Site Reliability Engineer
Coralogix
Site Reliability Engineer
- Engineering
- Remote, Europe
- Senior
Description
Coralogix is a modern, full-stack observability platform transforming how businesses process and understand their data. Our unique architecture powers in-stream analytics without reliance on expensive indexing or hot storage. We specialize in comprehensive monitoring of logs, metrics, trace and security events with features such as APM, RUM, SIEM, Kubernetes monitoring and more, all enhancing operational efficiency and reducing observability spend by up to 70%.
We are seeking a skilled Site Reliability Engineer (SRE) with a strong background in Elasticsearch/OpenSearch to join our team. The ideal candidate will manage and optimize large-scale Elasticsearch/OpenSearch clusters, ensuring the infrastructure's stability, performance, and scalability. You'll work closely with development and operations teams to build robust and efficient systems.
Key Responsibilities:
- Manage & Monitor: Oversee the performance, reliability, and availability of large-scale Elasticsearch/OpenSearch clusters.
- Optimize & Scale: Implement best practices for scaling, indexing, and querying to ensure optimal performance.
- Automate & Streamline: Develop and maintain automated performance testing or benchmarking, monitoring, and alerting for Elasticsearch/OpenSearch clusters.
- Troubleshoot & Resolve: Quickly identify and resolve issues related to cluster health, data integrity, performance bottlenecks, and search accuracy.

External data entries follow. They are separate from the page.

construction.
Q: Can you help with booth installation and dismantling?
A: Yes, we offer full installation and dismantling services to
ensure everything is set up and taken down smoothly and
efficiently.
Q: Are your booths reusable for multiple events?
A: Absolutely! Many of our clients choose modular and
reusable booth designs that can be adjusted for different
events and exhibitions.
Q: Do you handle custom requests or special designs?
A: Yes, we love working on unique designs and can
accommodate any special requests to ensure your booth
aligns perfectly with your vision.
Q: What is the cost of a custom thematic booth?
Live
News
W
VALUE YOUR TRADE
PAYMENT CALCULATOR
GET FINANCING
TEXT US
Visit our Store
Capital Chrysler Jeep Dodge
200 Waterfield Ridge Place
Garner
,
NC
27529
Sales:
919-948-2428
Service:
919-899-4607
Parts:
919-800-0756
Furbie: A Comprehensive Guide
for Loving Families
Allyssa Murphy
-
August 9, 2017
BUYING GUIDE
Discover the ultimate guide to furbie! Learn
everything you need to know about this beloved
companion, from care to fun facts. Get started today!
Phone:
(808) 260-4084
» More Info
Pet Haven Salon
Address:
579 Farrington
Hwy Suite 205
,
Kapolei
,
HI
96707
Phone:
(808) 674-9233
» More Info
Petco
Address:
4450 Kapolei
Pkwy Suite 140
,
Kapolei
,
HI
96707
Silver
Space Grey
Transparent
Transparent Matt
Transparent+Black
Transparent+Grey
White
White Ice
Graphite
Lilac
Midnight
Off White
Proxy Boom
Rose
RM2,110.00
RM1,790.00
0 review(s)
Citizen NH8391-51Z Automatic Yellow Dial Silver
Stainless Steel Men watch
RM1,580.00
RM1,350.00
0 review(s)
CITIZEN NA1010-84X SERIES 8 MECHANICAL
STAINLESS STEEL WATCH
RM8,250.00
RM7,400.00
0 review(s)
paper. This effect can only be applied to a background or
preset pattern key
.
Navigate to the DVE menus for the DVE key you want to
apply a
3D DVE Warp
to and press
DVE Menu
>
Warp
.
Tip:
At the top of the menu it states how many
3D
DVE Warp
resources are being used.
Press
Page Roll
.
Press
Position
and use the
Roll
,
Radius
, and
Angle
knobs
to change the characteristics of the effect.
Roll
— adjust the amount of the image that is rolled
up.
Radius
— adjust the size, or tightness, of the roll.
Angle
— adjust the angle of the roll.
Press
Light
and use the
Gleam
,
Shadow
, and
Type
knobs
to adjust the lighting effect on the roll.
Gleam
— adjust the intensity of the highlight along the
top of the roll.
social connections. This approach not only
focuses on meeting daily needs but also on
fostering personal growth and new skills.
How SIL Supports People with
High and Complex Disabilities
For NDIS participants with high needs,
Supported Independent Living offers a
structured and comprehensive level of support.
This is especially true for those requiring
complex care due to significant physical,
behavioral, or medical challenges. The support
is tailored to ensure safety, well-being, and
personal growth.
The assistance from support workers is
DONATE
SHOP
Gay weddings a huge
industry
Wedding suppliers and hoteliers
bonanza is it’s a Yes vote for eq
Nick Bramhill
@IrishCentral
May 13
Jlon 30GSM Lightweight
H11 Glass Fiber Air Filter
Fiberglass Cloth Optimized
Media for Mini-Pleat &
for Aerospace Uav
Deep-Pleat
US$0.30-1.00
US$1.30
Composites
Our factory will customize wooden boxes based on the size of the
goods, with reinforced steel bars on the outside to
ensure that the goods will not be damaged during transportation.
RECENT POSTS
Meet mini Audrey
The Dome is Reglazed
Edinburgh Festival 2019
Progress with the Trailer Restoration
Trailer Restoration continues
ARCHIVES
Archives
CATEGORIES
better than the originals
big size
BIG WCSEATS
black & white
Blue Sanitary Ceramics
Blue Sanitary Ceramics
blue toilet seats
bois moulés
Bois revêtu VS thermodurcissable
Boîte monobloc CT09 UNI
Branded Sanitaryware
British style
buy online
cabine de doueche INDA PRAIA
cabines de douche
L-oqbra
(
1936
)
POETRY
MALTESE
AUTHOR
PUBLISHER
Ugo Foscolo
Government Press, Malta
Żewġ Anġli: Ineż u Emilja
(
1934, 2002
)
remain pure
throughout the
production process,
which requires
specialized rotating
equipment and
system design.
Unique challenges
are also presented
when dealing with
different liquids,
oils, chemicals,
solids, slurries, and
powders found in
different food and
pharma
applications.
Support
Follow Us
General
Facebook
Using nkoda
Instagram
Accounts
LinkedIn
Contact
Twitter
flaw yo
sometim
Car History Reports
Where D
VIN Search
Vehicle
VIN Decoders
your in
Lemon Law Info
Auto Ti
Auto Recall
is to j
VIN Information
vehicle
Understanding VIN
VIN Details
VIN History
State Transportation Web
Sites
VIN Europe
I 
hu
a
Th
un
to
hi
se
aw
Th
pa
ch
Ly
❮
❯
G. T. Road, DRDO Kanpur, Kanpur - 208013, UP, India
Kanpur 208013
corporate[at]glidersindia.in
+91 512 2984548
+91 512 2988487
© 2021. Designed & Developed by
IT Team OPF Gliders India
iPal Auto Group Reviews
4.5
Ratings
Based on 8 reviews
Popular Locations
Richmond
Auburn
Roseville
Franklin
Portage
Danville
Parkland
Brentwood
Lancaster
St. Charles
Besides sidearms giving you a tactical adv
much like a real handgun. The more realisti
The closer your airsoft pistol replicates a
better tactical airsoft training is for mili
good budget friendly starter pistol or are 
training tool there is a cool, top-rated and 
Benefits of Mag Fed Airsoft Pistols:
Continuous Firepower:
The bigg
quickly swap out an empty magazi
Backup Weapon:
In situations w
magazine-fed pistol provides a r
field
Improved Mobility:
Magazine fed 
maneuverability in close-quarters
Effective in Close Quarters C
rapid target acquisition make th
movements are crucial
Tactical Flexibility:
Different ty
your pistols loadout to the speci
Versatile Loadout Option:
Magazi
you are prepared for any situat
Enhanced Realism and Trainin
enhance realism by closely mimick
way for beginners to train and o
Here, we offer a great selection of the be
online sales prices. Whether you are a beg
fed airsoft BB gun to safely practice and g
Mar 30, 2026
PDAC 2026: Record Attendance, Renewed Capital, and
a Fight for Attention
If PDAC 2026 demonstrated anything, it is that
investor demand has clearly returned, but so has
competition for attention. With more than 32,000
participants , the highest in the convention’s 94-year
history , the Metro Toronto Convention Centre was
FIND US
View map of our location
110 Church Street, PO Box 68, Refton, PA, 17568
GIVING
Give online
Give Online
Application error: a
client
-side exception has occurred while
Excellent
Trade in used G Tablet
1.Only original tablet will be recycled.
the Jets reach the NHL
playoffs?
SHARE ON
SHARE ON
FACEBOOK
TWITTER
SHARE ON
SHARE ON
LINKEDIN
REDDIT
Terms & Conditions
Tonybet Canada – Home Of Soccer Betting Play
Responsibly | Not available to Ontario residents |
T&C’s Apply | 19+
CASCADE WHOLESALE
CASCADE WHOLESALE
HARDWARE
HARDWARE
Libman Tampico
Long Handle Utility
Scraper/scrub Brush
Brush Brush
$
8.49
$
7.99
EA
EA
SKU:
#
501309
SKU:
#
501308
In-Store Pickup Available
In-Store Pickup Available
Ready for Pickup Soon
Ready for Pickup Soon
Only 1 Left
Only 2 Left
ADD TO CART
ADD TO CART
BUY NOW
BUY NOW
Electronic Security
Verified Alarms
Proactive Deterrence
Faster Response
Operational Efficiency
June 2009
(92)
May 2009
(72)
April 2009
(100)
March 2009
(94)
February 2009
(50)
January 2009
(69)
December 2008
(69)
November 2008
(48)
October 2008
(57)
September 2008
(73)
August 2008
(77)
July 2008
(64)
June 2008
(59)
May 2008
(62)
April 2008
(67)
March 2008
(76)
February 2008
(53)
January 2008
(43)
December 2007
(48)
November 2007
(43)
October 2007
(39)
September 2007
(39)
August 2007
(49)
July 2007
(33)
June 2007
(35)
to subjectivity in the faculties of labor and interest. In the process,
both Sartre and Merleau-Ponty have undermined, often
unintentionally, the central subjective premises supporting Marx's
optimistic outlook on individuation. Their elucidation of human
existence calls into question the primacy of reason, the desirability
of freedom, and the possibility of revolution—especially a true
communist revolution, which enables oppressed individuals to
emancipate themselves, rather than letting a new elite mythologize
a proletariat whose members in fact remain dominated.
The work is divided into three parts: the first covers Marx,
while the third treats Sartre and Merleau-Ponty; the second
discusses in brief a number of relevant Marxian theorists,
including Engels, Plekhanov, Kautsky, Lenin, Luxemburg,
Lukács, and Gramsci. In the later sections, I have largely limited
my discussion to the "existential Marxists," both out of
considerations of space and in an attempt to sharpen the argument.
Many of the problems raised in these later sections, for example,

- Collaborate: Work closely with development, DevOps, and other teams to design and implement enhancements to cluster architecture, stability, performance, and data management flows.
Requirements
- Experience: Proven experience as an SRE or in a similar role, with specific expertise in managing Elasticsearch or OpenSearch clusters.
- Technical Skills:
- Strong knowledge of Elasticsearch/OpenSearch architecture, including index management, sharding, and replication.
- Experience with performance tuning, scaling, and cluster optimization.
- Understanding of JVM concepts and ability to code with Java or Scala, Python, Go.
- Familiarity with monitoring tools (e.g., Prometheus, Grafana)
- Experience with configuration management and automation tools (e.g., Ansible, Terraform, Kubernetes).
- Problem Solving: Ability to diagnose and troubleshoot complex performance and stability issues in large-scale distributed systems.
- Communication: Strong verbal and written communication skills to collaborate across teams and document processes clearly.
Preferred Skills:
- Familiarity with other other distributed systems (e.g., Apache Solr, Kafka).
- Knowledge of CI/CD pipelines and experience with DevOps practices.
- Experience with cloud providers (AWS, Azure, GCP).